Choose where to load data from:
- **GitHub**: Uses Redo.io's public datasets (no local files needed)
- **Local**: Uses files in your `data/` directory

In [None]:
# Data source configuration
USE_GITHUB = True  # Set to False to use local files

if USE_GITHUB:
    print("Using GitHub data sources")
    BASE_URL = "https://raw.githubusercontent.com/redoio/resentencing_data_initiative/main/data/"
    DATA_PATHS = {
        'demographics': f"{BASE_URL}demographics.csv",
        'current_commits': f"{BASE_URL}current_commitments_clean.csv",
        'pop_metrics': "https://raw.githubusercontent.com/redoio/population_metrics/main/outputs/population_metrics.csv",
        'selection': "https://raw.githubusercontent.com/redoio/offenses_data/main/selection_criteria.xlsx"
    }
else:
    print("Using local data files")
    from pathlib import Path
    data_dir = Path("../data")
    outputs_dir = Path("../outputs")
    DATA_PATHS = {
        'demographics': data_dir / "demographics.csv",
        'current_commits': data_dir / "current_commitments_clean.csv",
        'pop_metrics': outputs_dir / "population_metrics.csv",
        'selection': data_dir / "selection_criteria.xlsx"
    }

In [None]:
import pandas as pd
import numpy as np
from pathlib import Path

## Step 2: Set File Paths

In [None]:
# Define paths
data_dir = Path("../data")
outputs_dir = Path("../outputs")

## Step 3: Load Population Metrics (Suitability Scores)

In [None]:
# Load population metrics (suitability scores)
pop_metrics = pd.read_csv(DATA_PATHS['pop_metrics'])
print(f"Loaded {len(pop_metrics):,} records")

In [None]:
# Check shape and columns
pop_metrics.shape

In [None]:
pop_metrics.head()

## Step 4: Load Demographics (Ethnicity, Sentence Length)

In [None]:
# Load demographics data
demographics = pd.read_csv(DATA_PATHS['demographics'])
print(f"Loaded {len(demographics):,} records")

In [None]:
# Select relevant columns
demo_cols = [
    'cdcno',
    'ethnicity',
    'aggregate sentence in months',
    'controlling case sentencing county',
    'offense category',
    'time served in years'
]

demographics_subset = demographics[demo_cols]

In [None]:
demographics_subset.head()

## Step 5: Load Current Commits (Offense Details)

In [None]:
# Load current commitments
current_commits = pd.read_csv(DATA_PATHS['current_commits'])
print(f"Loaded {len(current_commits):,} records")

In [None]:
# Select relevant columns
current_cols = [
    'cdcno',
    'offense_clean',
    'offense description',
    'offense category'
]

current_subset = current_commits[current_cols]

In [None]:
# Keep only the primary offense (first row per person)
# Assumption: First offense listed is the controlling offense
current_primary = current_subset.groupby('cdcno').first().reset_index()

In [None]:
current_primary.head()

## Step 6: Load Selection Criteria (Offense Severity Tables)

In [None]:
# Load offense severity classifications
selection = pd.read_excel(DATA_PATHS['selection'], sheet_name='Penal codes')
print(f"Loaded {len(selection):,} offense codes")

In [None]:
# Clean offense codes in selection criteria (ensure matching format)
selection['Offenses'] = selection['Offenses'].astype(str).str.strip()

In [None]:
# Create lookup dictionary: offense_code -> table
offense_to_table = dict(zip(selection['Offenses'], selection['Table']))

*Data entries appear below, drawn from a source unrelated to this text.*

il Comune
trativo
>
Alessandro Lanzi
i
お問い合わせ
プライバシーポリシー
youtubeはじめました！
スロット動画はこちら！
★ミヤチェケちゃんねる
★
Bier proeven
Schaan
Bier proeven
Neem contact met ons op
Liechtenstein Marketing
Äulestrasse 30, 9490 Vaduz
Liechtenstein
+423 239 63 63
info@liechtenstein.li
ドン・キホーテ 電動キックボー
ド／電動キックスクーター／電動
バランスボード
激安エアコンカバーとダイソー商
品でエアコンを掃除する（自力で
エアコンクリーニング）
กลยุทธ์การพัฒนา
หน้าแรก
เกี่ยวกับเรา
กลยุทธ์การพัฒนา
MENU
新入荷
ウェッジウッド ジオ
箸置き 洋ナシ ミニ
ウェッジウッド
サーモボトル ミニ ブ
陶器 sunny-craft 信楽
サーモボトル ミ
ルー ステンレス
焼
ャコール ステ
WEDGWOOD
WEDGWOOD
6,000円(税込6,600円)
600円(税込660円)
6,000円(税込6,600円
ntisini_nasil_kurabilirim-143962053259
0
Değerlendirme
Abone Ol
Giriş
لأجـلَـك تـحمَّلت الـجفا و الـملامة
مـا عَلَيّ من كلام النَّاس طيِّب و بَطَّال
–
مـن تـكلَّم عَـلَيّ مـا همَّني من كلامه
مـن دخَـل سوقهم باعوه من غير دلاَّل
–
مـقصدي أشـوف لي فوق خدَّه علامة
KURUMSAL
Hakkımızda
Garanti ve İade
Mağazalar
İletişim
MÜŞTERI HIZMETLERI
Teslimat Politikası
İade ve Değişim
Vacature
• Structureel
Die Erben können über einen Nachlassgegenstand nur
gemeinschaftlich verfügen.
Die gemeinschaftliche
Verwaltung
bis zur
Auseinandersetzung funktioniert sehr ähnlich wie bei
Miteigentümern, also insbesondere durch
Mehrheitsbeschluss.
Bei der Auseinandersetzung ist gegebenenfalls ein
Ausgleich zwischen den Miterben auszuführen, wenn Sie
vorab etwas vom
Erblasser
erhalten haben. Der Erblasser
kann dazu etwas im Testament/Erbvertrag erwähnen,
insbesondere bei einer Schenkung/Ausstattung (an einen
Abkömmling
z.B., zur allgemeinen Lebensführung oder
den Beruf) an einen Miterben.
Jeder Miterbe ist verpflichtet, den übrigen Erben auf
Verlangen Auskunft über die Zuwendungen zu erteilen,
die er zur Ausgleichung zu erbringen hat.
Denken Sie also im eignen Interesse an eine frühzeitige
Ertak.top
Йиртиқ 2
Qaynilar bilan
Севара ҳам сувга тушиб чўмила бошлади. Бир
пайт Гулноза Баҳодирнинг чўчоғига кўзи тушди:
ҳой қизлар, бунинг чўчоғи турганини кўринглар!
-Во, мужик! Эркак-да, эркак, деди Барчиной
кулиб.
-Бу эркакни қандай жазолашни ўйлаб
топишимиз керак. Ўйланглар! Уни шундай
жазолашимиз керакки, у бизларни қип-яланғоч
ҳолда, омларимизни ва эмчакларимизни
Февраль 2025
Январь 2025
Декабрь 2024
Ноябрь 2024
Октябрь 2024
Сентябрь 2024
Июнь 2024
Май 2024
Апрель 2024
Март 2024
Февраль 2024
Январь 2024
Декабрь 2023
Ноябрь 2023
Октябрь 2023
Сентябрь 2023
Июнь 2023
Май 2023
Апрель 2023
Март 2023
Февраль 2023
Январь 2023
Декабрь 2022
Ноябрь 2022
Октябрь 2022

# Create lookup dictionary: offense_code -> type
offense_to_type = dict(zip(selection['Offenses'], selection['Type']))

In [None]:
# Preview mappings
list(offense_to_table.items())[:10]

## Step 7: Map Offense Codes to Severity Tables

In [None]:
# Add offense table classification to current commits
current_primary['offense_table'] = current_primary['offense_clean'].map(offense_to_table)
current_primary['offense_type'] = current_primary['offense_clean'].map(offense_to_type)

In [None]:
# Fill missing with "Other" (offenses not in any table)
current_primary['offense_table'].fillna('Other', inplace=True)
current_primary['offense_type'].fillna('Other', inplace=True)

In [None]:
# Check distribution of offense tables
current_primary['offense_table'].value_counts()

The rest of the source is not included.